Aunt Tillie swung on me. “Don’t you use that tone of voice with me, young lady. I’ve had just about enough of you lately.”

“Enough of me? What did I do?”

“All three of you are so full of yourselves,” she said. “You act like you’re so much smarter than us. Where do you think you got those brains you’re so proud of, missy?”

“Um, college.”

Aunt Tillie made a move to smack me, but even with an injured ankle I managed to get out of her way. “Hey!”

“You need to learn to respect your elders.”

“I do respect my elders. I just don’t understand how they don’t see how this is relevant!”

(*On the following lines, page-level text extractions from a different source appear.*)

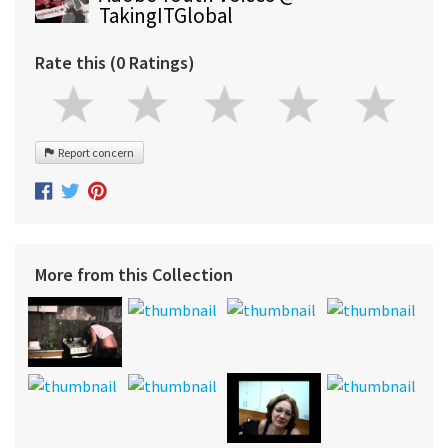
TakingITGlobal
Rate this (0 Ratings)
Report concern
More from this Collection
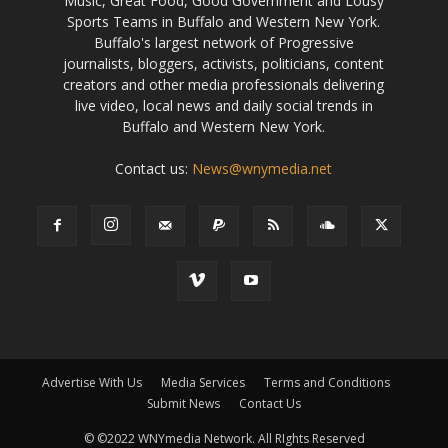
Music, Great Food, Good Government and Lousy
Sports Teams in Buffalo and Western New York.
Buffalo's largest network of Progressive
journalists, bloggers, activists, politicians, content
creators and other media professionals delivering
live video, local news and daily social trends in
Buffalo and Western New York.
Contact us:
News@wnymedia.net
Advertise With Us
Media Services
Terms and Conditions
Submit News
Contact Us
© ©2022 WNYmedia Network. All RIghts Reserved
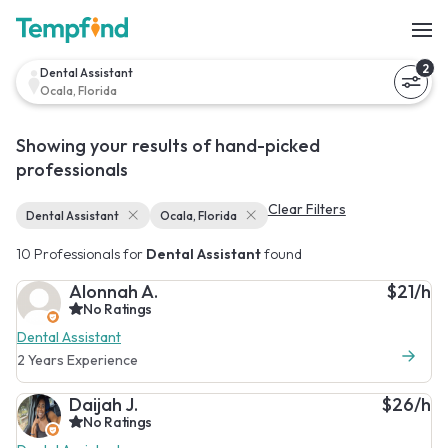
2
Dental Assistant
Ocala, Florida
Showing your results of hand-picked
professionals
Clear Filters
Dental Assistant
Ocala, Florida
10 Professionals for
Dental Assistant
found
Alonnah A.
$21/h
No Ratings
Dental Assistant
2 Years Experience
Daijah J.
$26/h
No Ratings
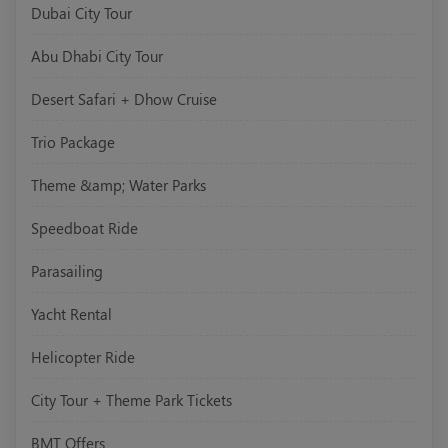
Dubai City Tour
Abu Dhabi City Tour
Desert Safari + Dhow Cruise
Trio Package
Theme &amp; Water Parks
Speedboat Ride
Parasailing
Yacht Rental
Helicopter Ride
City Tour + Theme Park Tickets
BMT Offers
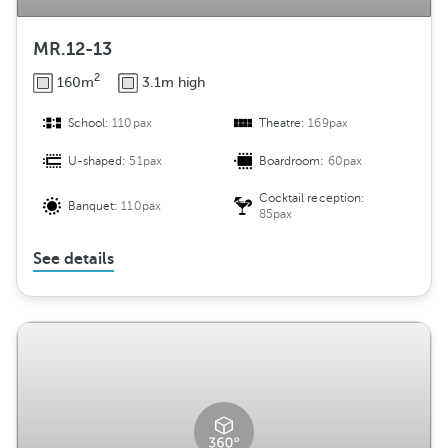
MR.12-13
2
160m
3.1m high
School:
110pax
Theatre:
169pax
U-shaped:
51pax
Boardroom:
60pax
Cocktail reception:
Banquet:
110pax
85pax
See details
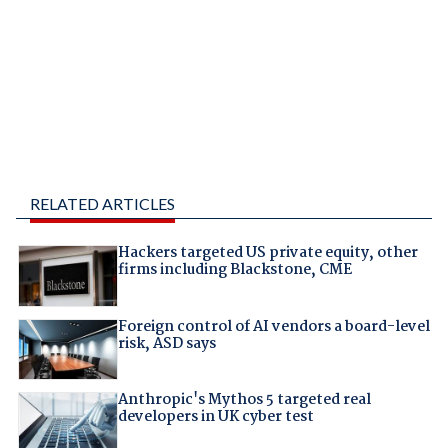
RELATED ARTICLES
Hackers targeted US private equity, other
firms including Blackstone, CME
Foreign control of AI vendors a board-level
risk, ASD says
Anthropic's Mythos 5 targeted real
developers in UK cyber test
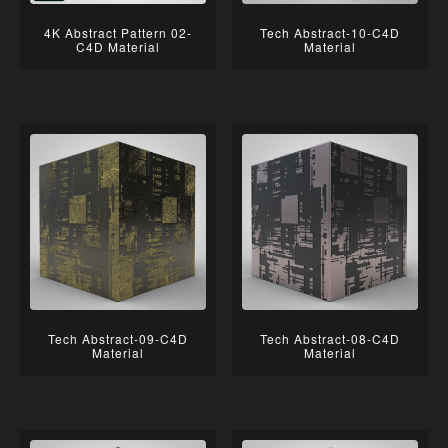
4K Abstract Pattern 02-
Tech Abstract-10-C4D
C4D Material
Material
Tech Abstract-09-C4D
Tech Abstract-08-C4D
Material
Material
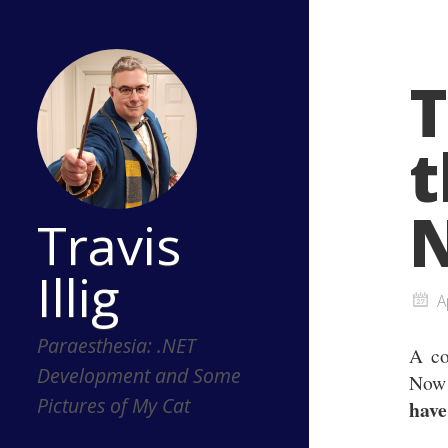
T
t
Travis
Illig
A
Paraesthesia: .NET
A co
Development and Some
Now 
Pictures of My Cat
have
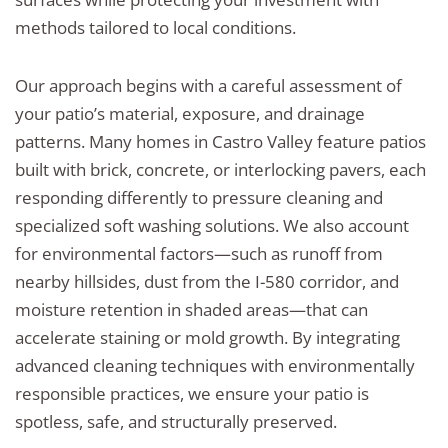
methods tailored to local conditions.
Our approach begins with a careful assessment of
your patio’s material, exposure, and drainage
patterns. Many homes in Castro Valley feature patios
built with brick, concrete, or interlocking pavers, each
responding differently to pressure cleaning and
specialized soft washing solutions. We also account
for environmental factors—such as runoff from
nearby hillsides, dust from the I-580 corridor, and
moisture retention in shaded areas—that can
accelerate staining or mold growth. By integrating
advanced cleaning techniques with environmentally
responsible practices, we ensure your patio is
spotless, safe, and structurally preserved.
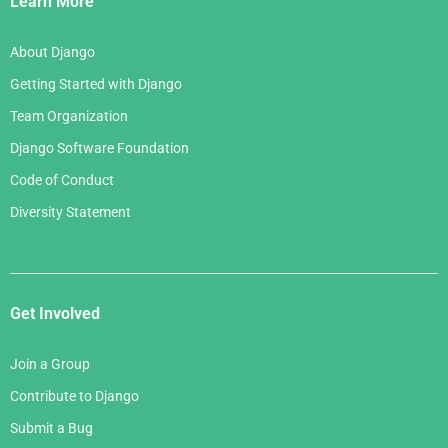
Learn More
About Django
Getting Started with Django
Team Organization
Django Software Foundation
Code of Conduct
Diversity Statement
Get Involved
Join a Group
Contribute to Django
Submit a Bug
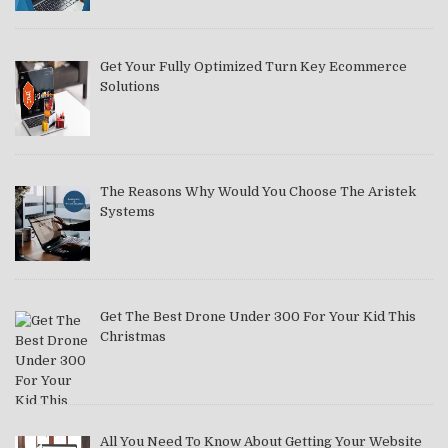
Get Your Fully Optimized Turn Key Ecommerce
Solutions
The Reasons Why Would You Choose The Aristek
Systems
Get The Best Drone Under 300 For Your Kid This
Christmas
All You Need To Know About Getting Your Website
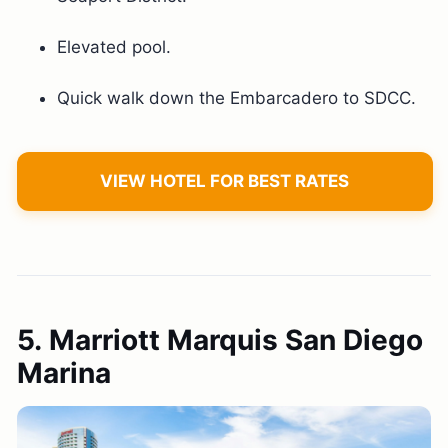
Elevated pool.
Quick walk down the Embarcadero to SDCC.
VIEW HOTEL FOR BEST RATES
5. Marriott Marquis San Diego
Marina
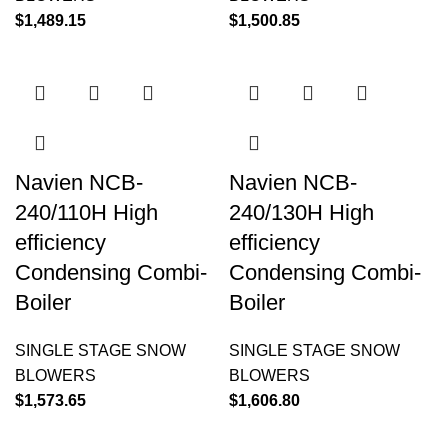
$
1,489.15
$
1,500.85
Navien NCB-
Navien NCB-
240/110H High
240/130H High
efficiency
efficiency
Condensing Combi-
Condensing Combi-
Boiler
Boiler
SINGLE STAGE SNOW
SINGLE STAGE SNOW
BLOWERS
BLOWERS
$
1,573.65
$
1,606.80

“I didn’t say it wasn’t relevant,” she seethed. “I said that it wasn’t that big of a deal at the time. “

I turned to Marnie for help. She seemed to be the only one that understood the importance of the previous case. She obviously wasn’t willing to take a stand against Aunt Tillie, though.

She handed the envelope with the articles in it back to me and smiled brightly. “I hope they find the killer.”

This was really unbelievable.

 

Twenty-Three

I woke up the next morning with what felt like an alcohol hangover  -- which was impossible, since I hadn’t had anything to drink the night before, besides about a quart of mom and aunt instilled guilt, that is.